Processable output format preserving text formatting, layout, and images

  • Last Post 03 March 2015
Nico posted this 03 May 2013

I'm looking for an output format preserving

  • text formatting,
  • layout (rudimentary), and
  • images

which also allows for being processed afterwards without tremendous effort.

As far as I can judge, right now, the options are as follows

  • XML - nicely provides processable layout, but omits text formatting and images (if any)
  • Alto XML - same here (does not make use of the FILEID attribute of type IllustrationType)
  • docx, xlsx, pptx - proprietary formats hard to process
  • txt - does not preserve layout, text formatting and images
  • rtf - does not preserve any images
  • PDF (pdfSearchable or pdfa) - does not provide any layout information
  • PDF (pdfTextAndImages) - preserves layout, text formatting and images, but extracting any information (especially layout) from the resulting PDF is nearly impossible

Unfortunately, all mentioned formats do not satisfy my need for the reasons given.
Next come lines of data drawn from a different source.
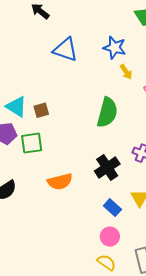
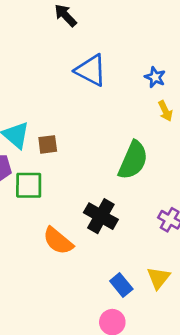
blue star: (115, 48) -> (155, 77), size x0.7
black cross: (107, 167) -> (101, 216), moved, turned -35
orange semicircle: (60, 182) -> (58, 241), turned 45

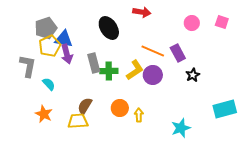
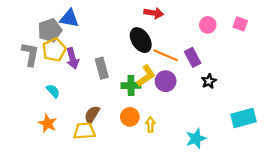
black ellipse: (109, 28) -> (141, 40), moved
blue triangle: (64, 39) -> (69, 18), moved
gray L-shape: (28, 66) -> (30, 54), moved
green cross: (109, 71) -> (131, 85), moved

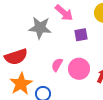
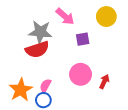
red semicircle: (16, 57) -> (37, 50), moved
pink semicircle: (57, 65) -> (45, 86), moved

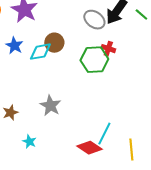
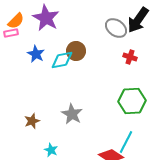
green hexagon: (94, 60) -> (132, 101), moved

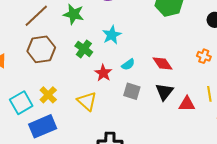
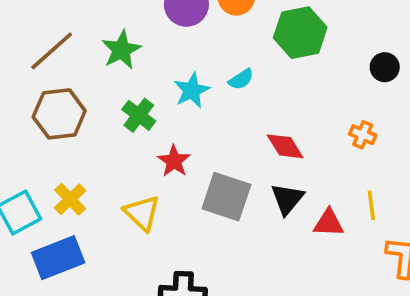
green star: (74, 14) -> (121, 50), turned 30
cyan semicircle: (128, 65) -> (241, 79), moved
gray square: (132, 91) -> (226, 197), size x1.5

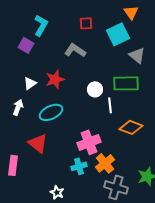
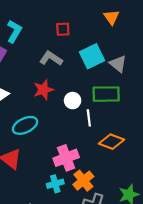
cyan square: (118, 34) -> (92, 56), moved
red star: (55, 79) -> (43, 90), moved

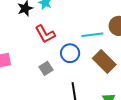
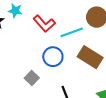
red L-shape: (45, 34) -> (44, 24), moved

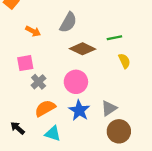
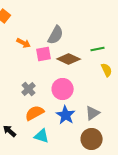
pink square: (25, 63) -> (44, 54), moved
brown circle: (119, 131) -> (92, 139), moved

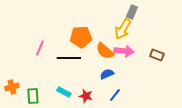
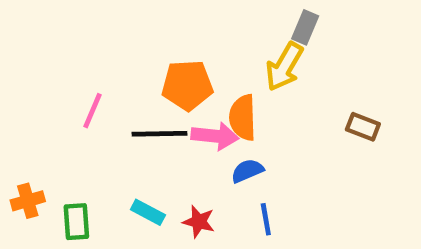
orange semicircle: (105, 51) -> (243, 118), turned 48
pink arrow: (124, 51) -> (215, 136), moved
blue line: (115, 95) -> (266, 219), turned -48

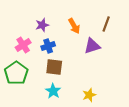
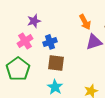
purple star: (42, 25) -> (34, 21), moved
orange arrow: (74, 26) -> (85, 22), moved

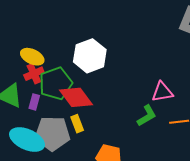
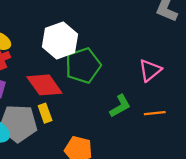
green pentagon: (56, 83) -> (83, 65), moved
pink triangle: (162, 92) -> (150, 70), moved, turned -30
Am I missing something here? Any help is highly appreciated.

Thanks, Nico

Order By: Standard | Newest | Votes
Natalia Karaseva posted this 05 September 2014

Hello, Nico,

Have you tried to use the XML export together with the searchable PDF export? You could get layout info from xml, then get images and font info from pdf.

As it is mentioned here "setting multiple export formats does not affect the cost of task processing".

Nico posted this 20 September 2014

That might work -- provided I'd spend a lot of extra effort to apply a post-processing merging both output files. What's more, I guess sometimes this would turn out to be quite shaky. Hence, at least for me, it's not the way to go. What I'm looking for is one output file preserving all requirements mentioned above.

Oksana S. posted this 24 September 2014

Could you please specify why you can’t use the RTF export format? When you use our RTF export format pictures are embedded in the output file.

Nico posted this 09 February 2015

When I was evaluating ABBYY OCR SDK in April 2013, I observed the situation stated in my initial question above: The RTF output file did not preserve any images contained in the submitted input. Does that mean it changed in the meanwhile? Do RTF output files now contain pictures as well? In all cases?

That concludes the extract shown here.